時枝さんご自身も、過去に会社で自認する性別では働けていなかった時に、会社の知り合いの人とトイレですれ違うことを避けるため、できるだけ離れた場所のトイレやだれでもトイレを使ったり、誰もいないタイミングを計ったりしていたそうです。
各種の調査結果からは、トランスジェンダーのうち、FTMやMTFは、身体の性に基づくトイレを利用したい方、性自認に基づくトイレを利用したい方がいて、すべてのトランスジェンダー当事者が、だれでもトイレを利用したいとは限らない、ということがわかったそうです。
現状として、トランスジェンダーやノンバイナリーの当事者に対する偏見や誤解があります。観念的、抽象的な議論ではなく、冷静な法的整理がなされた議論、社会生活を送る上での個人の利益の尊重を前提とすることの重要性を訴えました。
「トイレ利用は、優しさとか気づかいとか配慮ではなくて、人権なんだ」というメッセージがありました。
日野さんは、国土交通省が発行しているバリアフリー建築のガイドライン「建築設計標準」について、その現状と課題を中心に発表しました。
まず前提として、公正な社会の実現のためには、さまざまな方が社会に参加することが重要であること、社会参加のひとつである「外出」における大事なインフラのひとつが「トイレ」であること、さまざまな方が安心してトイレを利用できるためには「トイレへのアクセス」が保障されていることが重要だと話しました。

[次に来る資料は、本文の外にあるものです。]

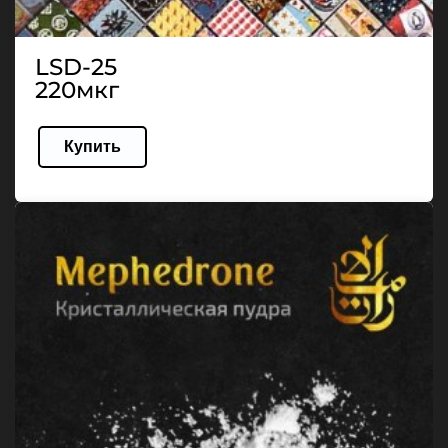
LSD-25
220мкг
Купить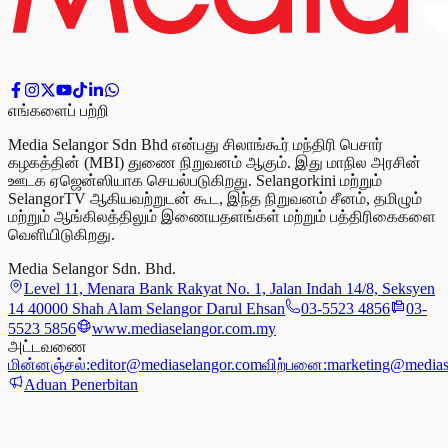
எங்களைப் பற்றி
Media Selangor Sdn Bhd என்பது சிலாங்கூர் மந்திரி பெசார்
கழகத்தின் (MBI) துணை நிறுவனம் ஆகும். இது மாநில அரசின்
ஊடக ஏஜென்ஸியாக செயல்படுகிறது. Selangorkini மற்றும்
SelangorTV ஆகியவற்றுடன் கூட, இந்த நிறுவனம் சீனம், தமிழும்
மற்றும் ஆங்கிலத்திலும் இணையதளங்கள் மற்றும் பத்திரிகைகளை
வெளியிடுகிறது.
Media Selangor Sdn. Bhd.
Level 11, Menara Bank Rakyat No. 1, Jalan Indah 14/8, Seksyen
14 40000 Shah Alam Selangor Darul Ehsan
03-5523 4856
03-
5523 5856
www.mediaselangor.com.my
அட்டவணை
மின்னஞ்சல்:
editor@mediaselangor.com
விற்பனை:
marketing@medias
Aduan Penerbitan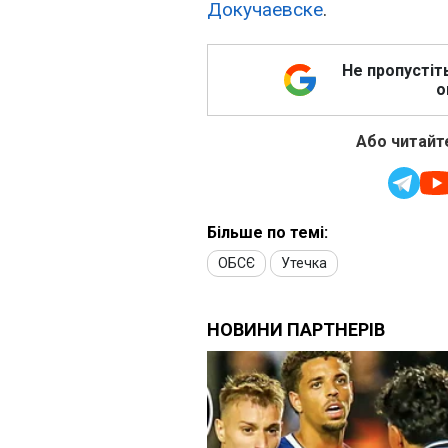
Докучаевске
.
Не пропустіт
о
Або читайте
Більше по темі:
ОБСЄ
Утечка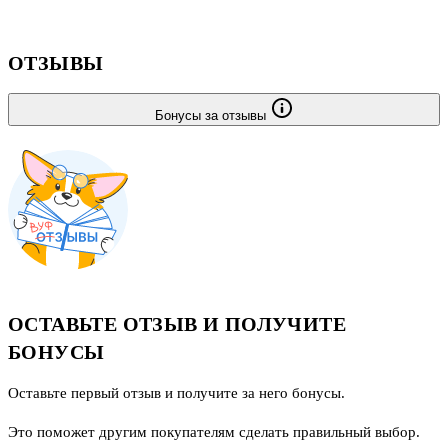
ОТЗЫВЫ
Бонусы за отзывы
ОСТАВЬТЕ ОТЗЫВ И ПОЛУЧИТЕ
БОНУСЫ
Оставьте первый отзыв и получите за него бонусы.
Это поможет другим покупателям сделать правильный выбор.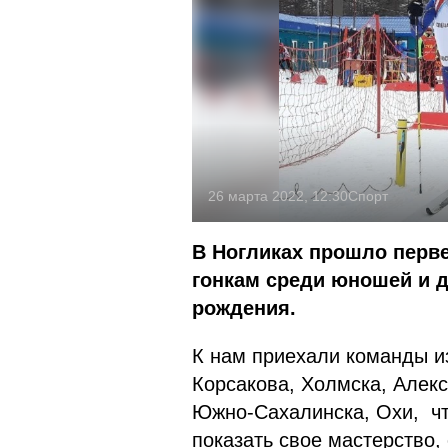
26 марта 2022, 12:30
Спорт
В Ногликах прошло перв
гонкам среди юношей и д
рождения.
К нам приехали команды и
Корсакова, Холмска, Алек
Южно-Сахалинска, Охи, чт
показать свое мастерство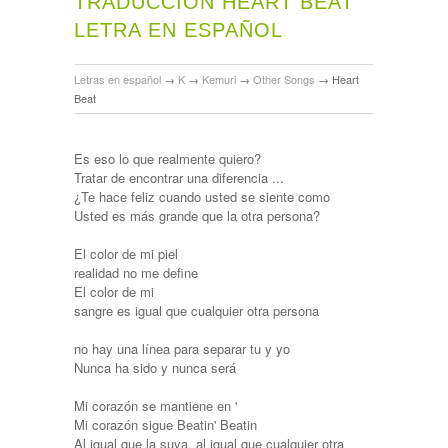
TRADUCCIÓN HEART BEAT
LETRA EN ESPAÑOL
Letras en español
→
K
→
Kemuri
→
Other Songs
→
Heart
Beat
Es eso lo que realmente quiero?
Tratar de encontrar una diferencia ...
¿Te hace feliz cuando usted se siente como
Usted es más grande que la otra persona?
El color de mi piel
realidad no me define
El color de mi
sangre es igual que cualquier otra persona
no hay una línea para separar tu y yo
Nunca ha sido y nunca será
Mi corazón se mantiene en '
Mi corazón sigue Beatin' Beatin
Al igual que la suya, al igual que cualquier otra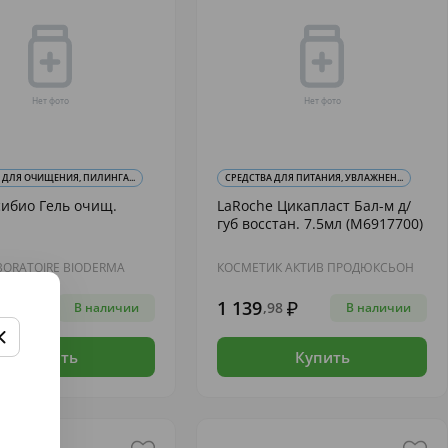
 ДЛЯ ОЧИЩЕНИЯ, ПИЛИНГА...
СРЕДСТВА ДЛЯ ПИТАНИЯ, УВЛАЖНЕН...
ибио Гель очищ.
LaRoche Цикапласт Бал-м д/
губ восстан. 7.5мл (M6917700)
BORATOIRE BIODERMA
КОСМЕТИК АКТИВ ПРОДЮКСЬОН
1 139
60
,98
В наличии
В наличии
Купить
Купить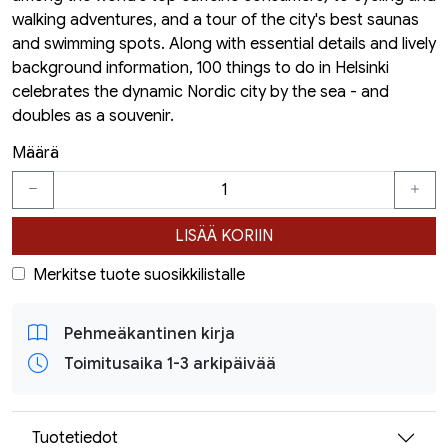
walking adventures, and a tour of the city's best saunas
and swimming spots. Along with essential details and lively
background information, 100 things to do in Helsinki
celebrates the dynamic Nordic city by the sea - and
doubles as a souvenir.
Määrä
LISÄÄ KORIIN
Merkitse tuote suosikkilistalle
Pehmeäkantinen kirja
Toimitusaika 1-3 arkipäivää
Tuotetiedot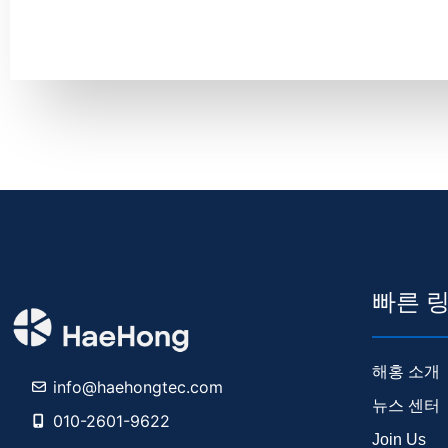
빠른 
해홍 소개
info@haehongtec.com
뉴스 센터
010-2601-9622
Join Us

「建築設計標準」では、公共施設において、「性的マイノリティ等の利用にも配慮した男女共用トイレの設置」が推奨されていることを紹介しました。その他、関連する法律の一つとして、2023年6月施行のLGBT理解増進法を挙げました。日野さんは、第6条(事業主の努力)で求められている「就業環境や教育環境の整備」には、「トイレの環境整備」も含まれると考えているそうです。
トランスジェンダーやノンバイナリーの方たちのトイレ利用が話題になると、「多目的トイレ(多機能トイレ注1 を使えばいいではないか?」という意見がでますが、現在の国の方針では「多機能トイレ」の設置を否定しているそうです。2011年の国交省の調査にて「多機能トイレの利用集中」により車いすユーザーが待たされるという実態が明らかになったことから、翌年以降の「建築設計標準」の改正では、その問題を解消するため、「機能分散注2 」の考え方を推奨し強化していること、現在の最新版では新たに「バリアフリートイレ注3 」が登場したことを紹介しました。
「建築設計標準」は約4年に1度改正されますが、課題として、改正の議論に性的マイノリティの当事者参画がないことを取り上げました。今年の春にも改正が予定されており、その議論の場には、多くの障害当事者団体等が参画していますが、性的マイノリティの当事者や団体の参画はなく、今年新たに策定される予定の「(仮称)当事者参画ガイドライン」のヒアリング対象にもなっていないそうです。
さらなる課題として、国が実施している「バリアフリートイレの適正利用推進キャンペーン」を取り上げました。これは、国が想定する「バリアフリートイレを必要としている方」以外の方に利用を控えることを促す内容ですが、この方針は、利用者を選別・排除することに繋がります。そこで、健常者に見える当事者の中で、これまで利用してきたトランスジェンダーやノンバイナリーの方たちがますます使いづらくなる懸念を示しました。
今年の春の改正では、バリアフリートイレの利用対象者の明確化がさらに強化される懸念があります。改正前にはパブリックコメント注4 が実施されるため、ぜひ意見を寄せてほしい、とのことです。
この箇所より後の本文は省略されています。